There’s been a lot of high pressure over the past few weeks and this has resulted in sunny autumn days followed by quite cold nights, writes Dick Warner.
This kind of weather tends to produce better than usual autumn colour in deciduous trees and shrubs. The Irish climate never manages to produce quite the intensity of colour that they have in the eastern US or Japan, even among American or Japanese species that are planted here, but some autumns are brighter than others and this is shaping up to be a bright one.
Walking through my little wood I noticed something odd. There were two young sycamore trees about 20 metres apart. I planted them on the same day and they are of the same age and provenance but they looked completely different. One was a blaze of pale yellow leaves and the other was a dowdy dark green. They had both experienced exactly the same weather conditions but they had reacted differently to them.
Closer examination revealed that all the leaves on the dowdy tree were covered in black spots about the size of a finger nail. This is sycamore tar spot, a fungal disease that affects all members of the maple family. The other tree was disease-free. The experts say that this disease, which is very common, does the tree no harm, apart from making it a little unsightly. But it seems it must affect the ability to produce autumn colour. As many ornamental maples are grown specifically to provide bright colour at this time of year this makes it a problem.
There’s no cure for sycamore tar spot but you can take preventive measures. The spores of the fungus over-winter on dead leaves on the ground and then reinfect the tree the following spring. If you collect dead leaves at this time of year and burn them there shouldn’t be any spores around next year.

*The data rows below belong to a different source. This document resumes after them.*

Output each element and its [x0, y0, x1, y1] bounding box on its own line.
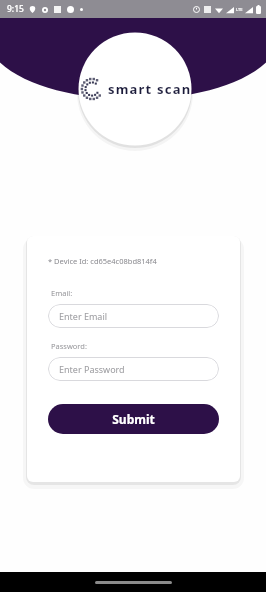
staticText: smart scan — [108, 80, 192, 98]
staticText: * Device Id: cd65e4c08bd814f4 — [48, 256, 157, 266]
staticText: 9:15 — [7, 3, 24, 15]
staticText: Enter Password — [59, 363, 125, 375]
staticText: Email: — [51, 288, 73, 298]
staticText: LTE — [236, 7, 243, 12]
button[interactable]: Enter Email — [48, 304, 219, 328]
button[interactable]: Submit — [48, 404, 219, 434]
staticText: Password: — [51, 341, 87, 351]
staticText: Enter Email — [59, 310, 108, 322]
button[interactable]: Enter Password — [48, 357, 219, 381]
staticText: Submit — [112, 411, 155, 427]
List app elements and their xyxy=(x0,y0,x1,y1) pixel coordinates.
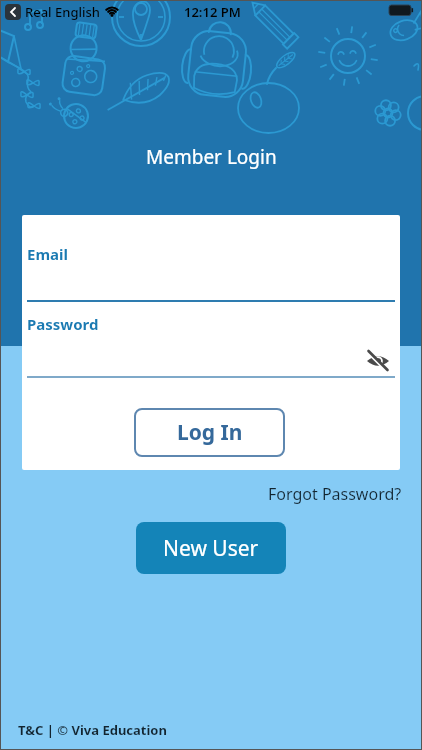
staticText: New User xyxy=(163,534,259,563)
button[interactable]: Forgot Password? xyxy=(268,483,402,505)
staticText: 12:12 PM xyxy=(184,3,241,21)
staticText: Log In xyxy=(177,418,243,447)
button[interactable]: Password xyxy=(27,314,99,334)
button[interactable]: T&C | © Viva Education xyxy=(18,721,167,739)
button[interactable] xyxy=(366,349,390,373)
staticText: Member Login xyxy=(146,144,277,170)
button[interactable]: Real English xyxy=(25,3,100,21)
button[interactable]: New User xyxy=(136,522,286,574)
button[interactable]: Email xyxy=(27,244,68,264)
button[interactable]: Log In xyxy=(134,408,285,457)
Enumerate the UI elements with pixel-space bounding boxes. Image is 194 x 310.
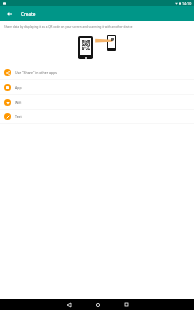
button[interactable]: Text [0, 109, 194, 124]
staticText: Wifi [15, 100, 22, 105]
staticText: App [15, 85, 22, 90]
button[interactable]: Use "Share" in other apps [0, 65, 194, 80]
button[interactable]: Wifi [0, 95, 194, 110]
staticText: Use "Share" in other apps [15, 70, 58, 75]
button[interactable]: App [0, 80, 194, 95]
button[interactable]: Navigate up [0, 6, 18, 21]
staticText: Share data by displaying it as a QR code… [4, 25, 133, 29]
staticText: Text [15, 114, 22, 119]
button[interactable]: Back [54, 299, 83, 310]
staticText: Create [21, 11, 36, 17]
button[interactable]: Home [83, 299, 112, 310]
staticText: 14:10 [182, 1, 192, 6]
button[interactable]: Recent apps [112, 299, 141, 310]
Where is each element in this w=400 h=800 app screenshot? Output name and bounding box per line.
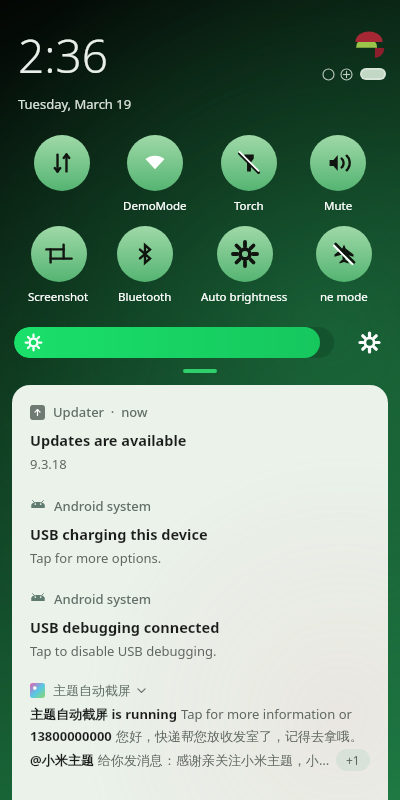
button[interactable]: Updater · now [30,403,370,473]
button[interactable] [34,135,90,191]
button[interactable]: Screenshot [31,226,87,282]
staticText: Android system [54,497,152,515]
staticText: USB debugging connected [30,617,220,637]
staticText: Tap for more options. [30,549,162,567]
staticText: Tap for more information or t… [181,705,370,723]
staticText: Screenshot [28,289,89,305]
staticText: USB charging this device [30,524,208,544]
button[interactable]: Profile [352,28,386,62]
button[interactable]: Torch [221,135,277,191]
button[interactable]: Mute [310,135,366,191]
button[interactable]: DemoMode [127,135,183,191]
staticText: 主题自动截屏 is running [30,705,177,723]
staticText: +1 [346,752,360,768]
staticText: Bluetooth [118,289,172,305]
button[interactable]: +1 [346,752,360,768]
staticText: 2:36 [18,24,109,87]
staticText: @小米主题 [30,751,94,769]
staticText: DemoMode [123,198,187,214]
staticText: 13800000000 [30,727,112,745]
staticText: Auto brightness [201,289,288,305]
staticText: 您好，快递帮您放收发室了，记得去拿哦。 [116,728,363,744]
staticText: Mute [324,198,353,214]
staticText: Tuesday, March 19 [18,95,132,113]
staticText: 9.3.18 [30,455,67,473]
button[interactable]: Bluetooth [117,226,173,282]
button[interactable]: Android system [30,497,370,567]
staticText: Torch [234,198,264,214]
button[interactable]: Settings [352,325,386,359]
staticText: Updater · now [53,403,148,421]
staticText: Updates are available [30,430,187,450]
button[interactable]: Android system [30,590,370,660]
staticText: 给你发消息：感谢亲关注小米主题，小… [98,751,330,769]
button[interactable]: ne mode [316,226,372,282]
staticText: ne mode [320,289,368,305]
button[interactable]: Brightness [14,327,334,358]
button[interactable]: 主题自动截屏 [30,682,370,771]
button[interactable]: Auto brightness [217,226,273,282]
staticText: Tap to disable USB debugging. [30,642,217,660]
staticText: 主题自动截屏 [53,682,131,698]
staticText: Android system [54,590,152,608]
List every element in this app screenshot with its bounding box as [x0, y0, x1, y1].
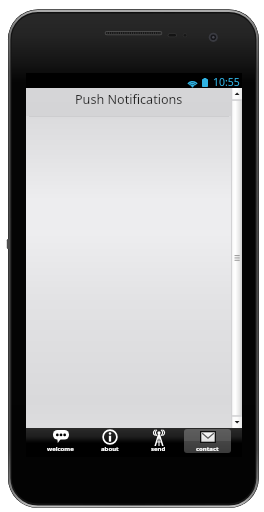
staticText: 10:55	[213, 75, 240, 89]
button[interactable]: welcome	[37, 429, 84, 453]
button[interactable]: contact	[184, 429, 231, 453]
button[interactable]: send	[135, 429, 182, 453]
staticText: send	[151, 445, 166, 453]
button[interactable]: about	[86, 429, 133, 453]
staticText: welcome	[47, 445, 74, 453]
staticText: contact	[196, 445, 219, 453]
staticText: Push Notifications	[75, 91, 183, 108]
staticText: about	[101, 445, 119, 453]
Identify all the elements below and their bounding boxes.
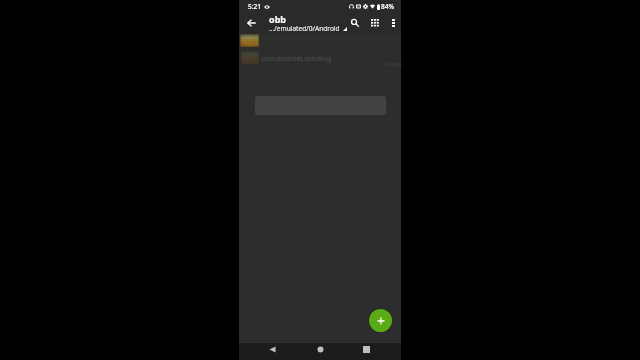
button[interactable]: Recent apps [354, 341, 378, 358]
staticText: com.android.vending [261, 54, 332, 64]
staticText: .../emulated/0/Android [269, 24, 340, 33]
staticText: 84% [381, 2, 394, 11]
button[interactable]: Search [345, 13, 365, 33]
button[interactable]: com.android.vending [239, 50, 401, 67]
button[interactable]: Back [260, 341, 284, 358]
button[interactable]: Back [240, 12, 262, 34]
staticText: obb [269, 13, 287, 25]
button[interactable]: Home [308, 341, 332, 358]
staticText: 5:21 [248, 2, 261, 11]
button[interactable]: Add [369, 309, 392, 332]
button[interactable]: More options [383, 13, 403, 33]
button[interactable]: Grid view [365, 13, 385, 33]
button[interactable] [239, 35, 401, 52]
staticText: 2 items [385, 60, 403, 67]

Garden bonfires are illegal nowadays but my information is that you are not breaking the law if you light your fire in a container with a flue or chimney. You can buy (or make) garden incinerators that look a bit like old-fashioned galvanised dustbins with a short flue in the lid.
The smoke that comes out of a short flue is no less polluting than the smoke from an open bonfire so this is all a bit illogical. It’s also possible that different local authorities may have different interpretations of the regulations, so it might be as well to check. But it’s true that there are certain plant pathogens that can not be reliably killed by composting, particularly fungus spores, and we need to be allowed to light an occasional fire.
And I must admit I get nostalgic about garden bonfires in the autumn. This is my favourite season and part of its appeal, for most of my life, was the sight and smell of a gently smouldering pile of garden rubbish.